• **Record extracts**:

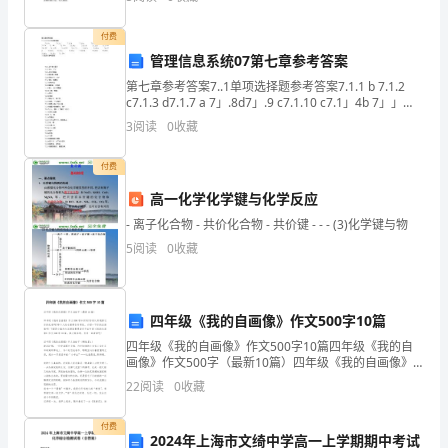
组
综合处主任一职。今天我本着锻炼、提高的目的
织
付费
管理信息系统07第七章参考答案
会
第七章参考答案7..1单项选择题参考答案7.1.1 b 7.1.2
c7.1.3 d7.1.7 a 7」.8d7」.9 c7.1.10 c7.1」4b 7」」
会后工作
X.
方
5C7」」6 b7」」7 cd 7.1.2
3
阅读
0
收藏
案
(X)
付费
为
高一化学化学键与化学反应
深
- 离子化合物 - 共价化合物 - 共价键 - - - (3)化学键与物
入
5
阅读
0
收藏
学
习
四年级《我的自画像》作文500字10篇
四年级《我的自画像》作文500字10篇四年级《我的自
贯
画像》作文500字（最新10篇）四年级《我的自画像》
作文500字如何写?你有认真观察过你的长相吗?每个人的
彻
22
阅读
0
收藏
长相都各有特色，介绍一下你的自画像吧!
党
付费
2024年上海市文绮中学高一上学期期中考试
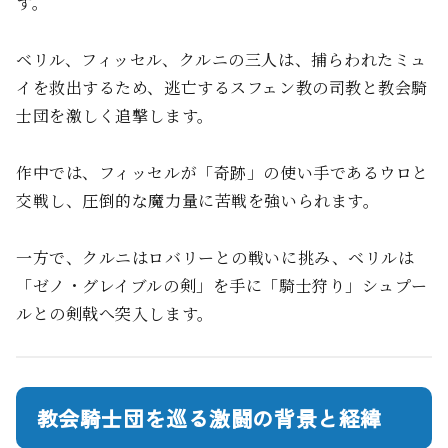
す。
ベリル、フィッセル、クルニの三人は、捕らわれたミュ
イを救出するため、逃亡するスフェン教の司教と教会騎
士団を激しく追撃します。
作中では、フィッセルが「奇跡」の使い手であるウロと
交戦し、圧倒的な魔力量に苦戦を強いられます。
一方で、クルニはロバリーとの戦いに挑み、ベリルは
「ゼノ・グレイブルの剣」を手に「騎士狩り」シュプー
ルとの剣戟へ突入します。
教会騎士団を巡る激闘の背景と経緯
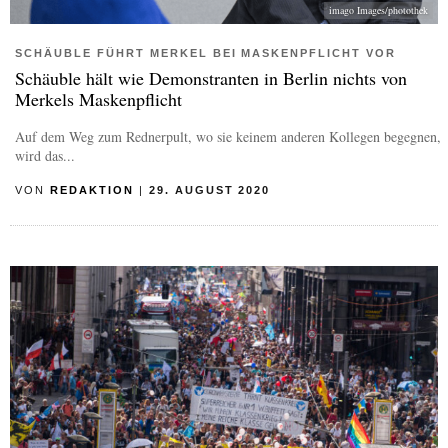
imago Images/photothek
SCHÄUBLE FÜHRT MERKEL BEI MASKENPFLICHT VOR
Schäuble hält wie Demonstranten in Berlin nichts von
Merkels Maskenpflicht
Auf dem Weg zum Rednerpult, wo sie keinem anderen Kollegen begegnen,
wird das...
VON
REDAKTION
|
29. AUGUST 2020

• **What this task involves**: Write out exactly the final stretch of the listing above, beginning at the line that contains "Merkels Maskenpflicht" and ending at its last line, with nothing added.

• **Answer to this task**:
Merkels Maskenpflicht
Auf dem Weg zum Rednerpult, wo sie keinem anderen Kollegen begegnen,
wird das...
VON
REDAKTION
|
29. AUGUST 2020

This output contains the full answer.